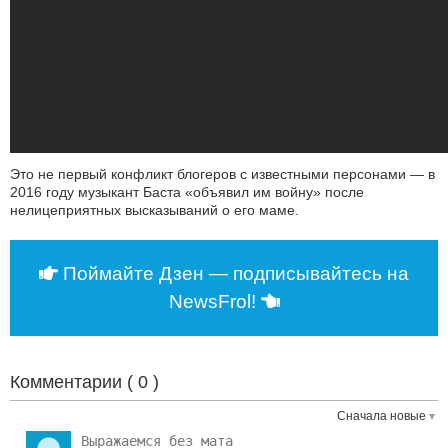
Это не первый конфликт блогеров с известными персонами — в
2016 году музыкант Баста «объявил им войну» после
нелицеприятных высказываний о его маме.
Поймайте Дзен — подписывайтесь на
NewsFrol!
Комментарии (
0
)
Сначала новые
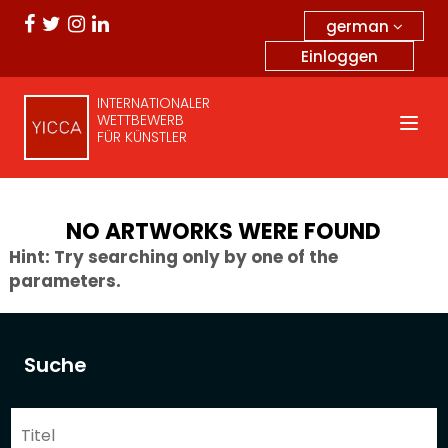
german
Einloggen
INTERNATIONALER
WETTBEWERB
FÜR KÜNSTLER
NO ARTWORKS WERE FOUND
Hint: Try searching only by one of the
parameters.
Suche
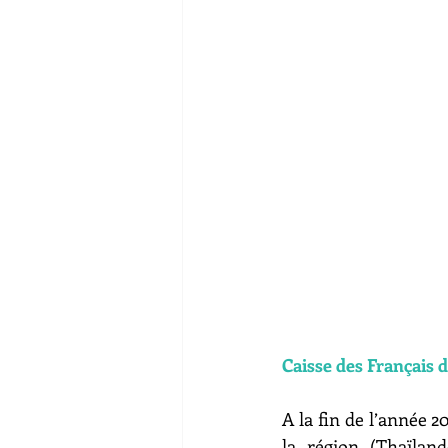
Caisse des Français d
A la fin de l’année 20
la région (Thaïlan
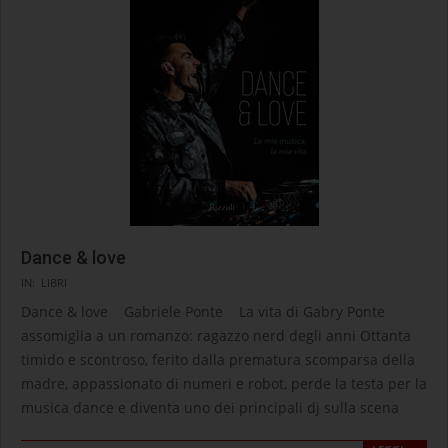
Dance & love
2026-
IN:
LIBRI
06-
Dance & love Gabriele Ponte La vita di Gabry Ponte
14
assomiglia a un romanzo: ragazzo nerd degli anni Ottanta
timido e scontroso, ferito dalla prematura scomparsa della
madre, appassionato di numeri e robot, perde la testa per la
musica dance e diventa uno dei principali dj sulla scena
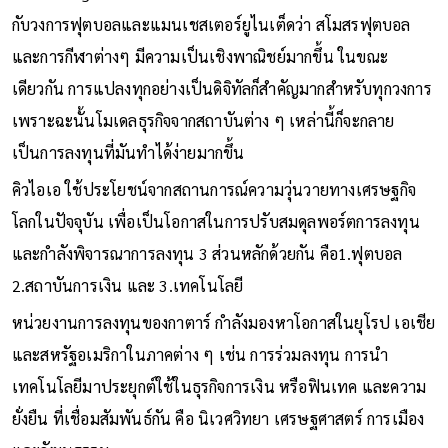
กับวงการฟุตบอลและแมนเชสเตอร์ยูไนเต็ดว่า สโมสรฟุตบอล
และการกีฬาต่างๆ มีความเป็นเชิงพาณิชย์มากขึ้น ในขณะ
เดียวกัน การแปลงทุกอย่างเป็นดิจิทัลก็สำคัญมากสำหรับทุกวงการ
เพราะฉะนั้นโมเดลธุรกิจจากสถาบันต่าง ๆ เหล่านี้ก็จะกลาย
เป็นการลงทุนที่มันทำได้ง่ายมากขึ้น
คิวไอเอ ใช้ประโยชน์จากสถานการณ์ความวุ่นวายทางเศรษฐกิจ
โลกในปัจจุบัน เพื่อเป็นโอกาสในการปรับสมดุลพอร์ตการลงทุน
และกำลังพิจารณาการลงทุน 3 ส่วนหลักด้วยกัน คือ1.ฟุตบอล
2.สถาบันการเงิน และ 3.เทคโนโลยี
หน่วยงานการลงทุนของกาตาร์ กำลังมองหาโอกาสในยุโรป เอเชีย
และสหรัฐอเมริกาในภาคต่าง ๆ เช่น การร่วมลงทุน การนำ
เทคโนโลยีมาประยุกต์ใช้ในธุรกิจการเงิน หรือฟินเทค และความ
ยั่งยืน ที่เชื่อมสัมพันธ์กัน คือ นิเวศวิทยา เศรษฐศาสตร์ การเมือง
━━━━━━━━
#### Task brief
Beginning with the line above that contains "la région (Thaïlan" and ending with the line that contains "madre, appassionato di", quote each line exactly, keeping out the pictures.

#### Response to the task
la région (Thaïlan
Dance & love
2026-
IN:
LIBRI
06-
Dance & love Gabriele Ponte La vita di Gabry Ponte
14
assomiglia a un romanzo: ragazzo nerd degli anni Ottanta
timido e scontroso, ferito dalla prematura scomparsa della
madre, appassionato di numeri e robot, perde la testa per la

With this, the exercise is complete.